JPS hospital board OKs $1.54 billion operating budget, despite resistance from newcomers

Tarrant County’s public hospital board voted to keep its tax rate the same for fiscal year 2024 despite opposition from newer board members who wanted to lower the rate.

The board of managers, which governs JPS Health Network, voted 7-3 on Thursday to approve a tax rate of $0.224429 per $100 of assessed value, the same tax rate the hospital district has levied for several years. The board also voted 7-3 to approve a $1.54 billion operating budget for the hospital system.

The vote split between new members of the board and board veterans, who said reducing the tax rate could hamper JPS’s ability to complete its $1.5 billion bond projects on time.

But the board’s vote isn’t the final step: Tarrant County commissioners still have to approve the hospital’s proposed budget and tax rate. And some board members are expecting opposition from some members of the commissioners court, including County Judge Tim O’Hare. The judge campaigned on a pledge to cut residents’ property taxes.

“We can’t successfully propose to the court no reduction,” said board member Blake Woodard, who was appointed by O’Hare. “That will be rejected.”

Tim Davis, who was also appointed to the hospital board by O’Hare, proposed lowering the tax rate to about 18 cents. Woodard countered with a 20-cent tax rate as a bridge between the existing rate and Davis’ suggestion.

Veteran board members said any reduced tax rate would restrict the hospital’s plans to build numerous new buildings and expand services over the next 10 years as part of the hospital’s redesign.

Board chair Dorothy DeBose, who voted to keep the tax rate the same, said a lower tax rate would limit the hospital’s ability to respond in an emergency, such as another pandemic or infrastructure issues. DeBose cited, for example, a 2019 tragedy when a hospital nurse was crushed by a malfunctioning elevator in the hospital. After the accident, officials hired a new company to maintain and modernize the dozens of elevators throughout the hospital’s main campus.

But board members who voted against a flat tax rate said the health network already had a healthy cushion of money for emergencies.

Woodard promised to vote for a tax rate increase next year if a pandemic, recession or any other factor put the health network’s projections in the red. But veteran board members opted to stay the course.

Trent Petty, a longtime board member, gave an impassioned plea about the hospital’s role in the community, and what a reduced tax rate could mean for the health network in the next decade.

“There is a moral imperative here,” he said. “We have to look beyond one year.”

JPS Health Network operates Tarrant County’s only safety-net hospital, and also provides medical services to those incarcerated at the county jail. The hospital and its network of clinics serve a disproportionate amount of residents with public health insurance, such as Medicaid or Medicare, and residents who have no health insurance. By law, hospital emergency rooms are not allowed to turn away people experiencing medical emergencies, regardless of whether the patient has health insurance or another way to pay for care. JPS’s emergency room, one of the busiest in the country, cares for the majority of the county’s uninsured patients. Public hospitals are also tasked with finding ways to provide non-emergency healthcare to patients who don’t have health insurance or are otherwise underserved.

Tarrant County commissioners are expected to vote on the JPS tax rate and budget later this month. The hospital’s fiscal year begins Oct. 1.

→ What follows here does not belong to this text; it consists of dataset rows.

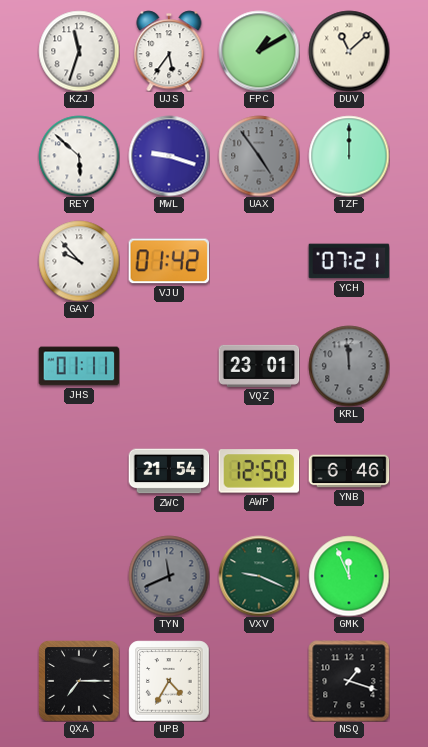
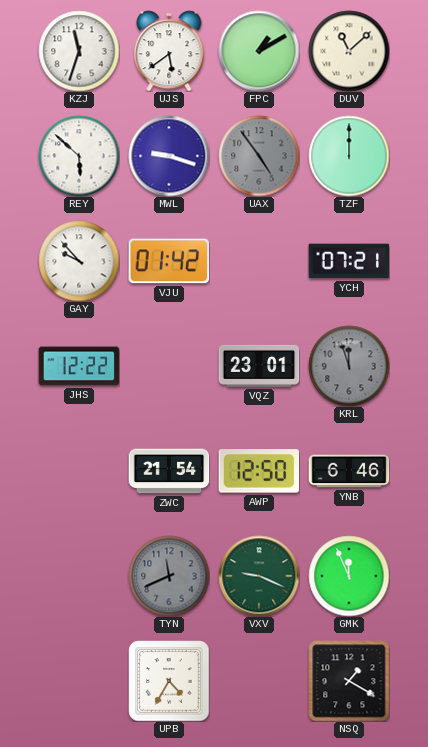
UJS: 5:36 -> 5:39
JHS: 01:11 -> 12:22
KRL: 11:59 -> 11:57
QXA: 7:15 -> none
NSQ: 1:18 -> 1:20
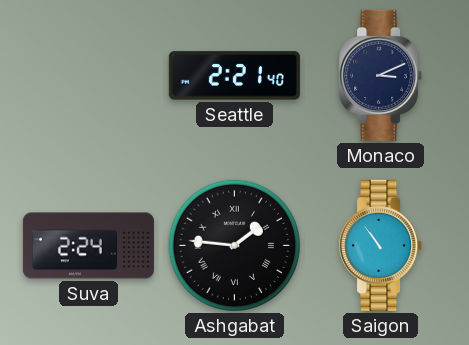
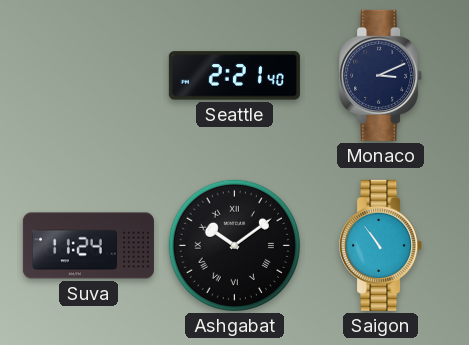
Suva: 2:24 -> 11:24
Ashgabat: 1:46 -> 10:09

This is the first year in recent memory that hospital leaders are anticipating significant opposition to its tax rate. O’Hare, who was sworn into office in January, campaigned aggressively to reduce property taxes for county residents.

Property tax bills have been vexing homeowners in Tarrant County and throughout the state for years, as the state’s rapid growth has caused property values, and thus property taxes, to increase.

For a Fort Worth resident, the hospital district’s portion of the tax bill is relatively small: Both the city of Fort Worth and the Fort Worth school district charge higher tax rates that account for most of the bill.

At the proposed tax rate of about 22 cents per $100, JPS would bring in about $628 million in property taxes, an increase of about 10% from last year, according to projections from hospital staff. That money would make up about 38% of the healthy network’s projected revenues for 2024.